Aspect clinique du mélanome desmoplastique (patient ) : plaque rouge de 5 3 cm sur la jambe gauche. Les diagnostics suspectés cliniquement vont du carcinome basocellulaire au dermatofibrosarcome protuberans ou au mélanome amélanotique.
Il n’existe pas de critères dermoscopiques pour ce néoplasme rare probablement parce que l’examen dermoscopique n’est pas systématiquement réalisé avant l’excision d’une lésion qui n’est souvent pas considérée cliniquement comme mélanocytaire. Debarbieux et al. ont rapporté les caractéristiques dermoscopiques de six cas de mélanome desmoplastique. Dans cette courte série, seule la moitié des cas présentait une caractéristique classique d’une lésion mélanocytaire, tandis que les autres cas ont été reconnus sur la base de la présence de figures de régression (les six) telles que des cicatrices blanches et des « poivrons », des couleurs multiples (>4) (cinq sur six), et des motifs vasculaires liés au mélanome (cinq sur six) tels que des vaisseaux linéaires-irréguliers et des zones rouge laiteux . Le diagnostic du DM est histopathologique ; l’histologie du DM classique (Figures 2 et 3) est définie comme une prolifération paucicellulaire à base dermique de cellules fusiformes atypiques dans un stroma scléreux ou neuromateux avec des signes de différenciation mélanocytaire. Il existe une sous-classification histologique du DM en deux variantes : le mélanome desmoplastique pur (pDM) lorsque la desmoplasie est proéminente dans toute la tumeur et le mélanome desmoplastique mixte (mDM) lorsque la desmoplasie ne constitue qu’une partie d’un mélanome invasif par ailleurs non desmoplastique.

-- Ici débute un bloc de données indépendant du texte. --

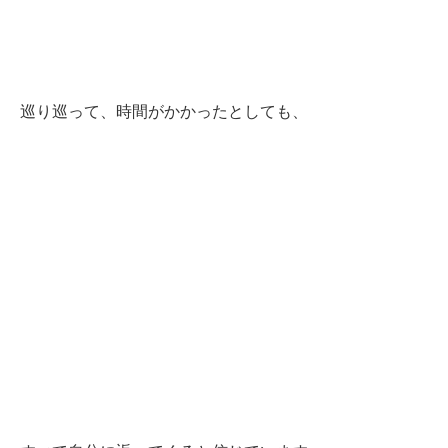
巡り巡って、時間がかかったとしても、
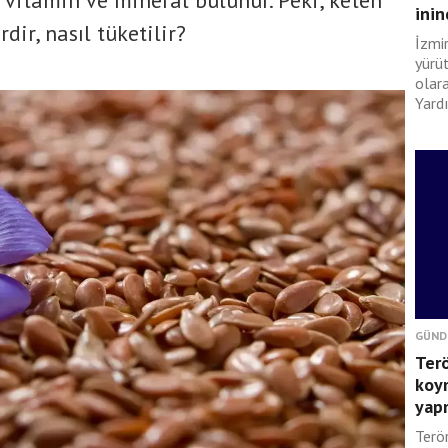
 vitamin ve mineral bulunur. Peki, keten
ini
ir, nasıl tüketilir?
İzmi
yürü
olar
Yard
GÜND
Terö
koym
yapm
Terör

Mélanome desmoplastique : cellules fusiformes atypiques dans une matrice fibreuse dense (hématoxyline et éosine ; grossissement original 10).
Mélanome desmoplastique : immunoréactivité S-100 dans les cellules fusiformes dermiques (grossissement original 10).

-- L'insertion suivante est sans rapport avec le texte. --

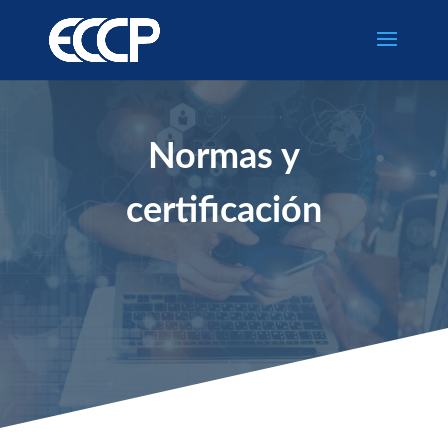
Normas y
certificación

La majorité des DM ont une épaisseur supérieure à 1 mm au moment du diagnostic, et de nombreuses tumeurs mesurent plus de 4 mm. Cela résulte probablement des difficultés du diagnostic clinique. Dans notre série, l’épaisseur de Breslow variait de 2,1 à 12 mm avec une épaisseur moyenne de 5,8 mm. Le rôle de la SLNB dans la DM n’est pas aussi bien défini. Plusieurs études ont montré que les patients atteints de mélanomes de type desmoplastique ont une fréquence de positivité du ganglion sentinelle inférieure à celle des patients atteints de mélanomes non desmoplastiques. Dans cette optique, certains auteurs ont préconisé d’éviter la SLNB chez les patients atteints de mélanome de type desmoplastique . 4 des 5 patients ont subi une biopsie du ganglion sentinelle et aucun patient n’a été trouvé avec un ganglion sentinelle positif. Cependant, nous pensons qu’elle est importante au stade de la maladie lorsque Breslow est égal ou supérieur à 1 mm. L’évaluation de l’atteinte ganglionnaire permet d’identifier les patients à risque de récidive locorégionale. La littérature sur le DM rapporte une incidence de »récidive locale » supérieure à celle du mélanome conventionnel chez les patients atteints de DM. Cependant, la comparaison des taux de récidive locale entre le DM et les mélanomes conventionnels est problématique. Dans la plupart des séries de mélanomes récurrents, aucune tentative n’est faite pour définir précisément la récurrence locale et distinguer le mélanome persistant des métastases cutanées . Chez nos patients, le suivi a duré de 2 à 113 mois, avec une moyenne de 49 mois, et au cours de la période de suivi, aucun patient n’a vu sa maladie progresser ou n’a développé de récidive locale. Le DM est un néoplasme rare qui, cliniquement, peut imiter d’autres tumeurs ou un infiltrat cutané de signification incertaine. Les caractéristiques cliniques, en fait, peuvent être similaires à celles d’un mélanome mais peuvent aussi être très différentes. Le diagnostic est hiastopathologique et une résection radicale est nécessaire. Les controverses actuelles concernant les stratégies de traitement locorégional méritent d’être approfondies.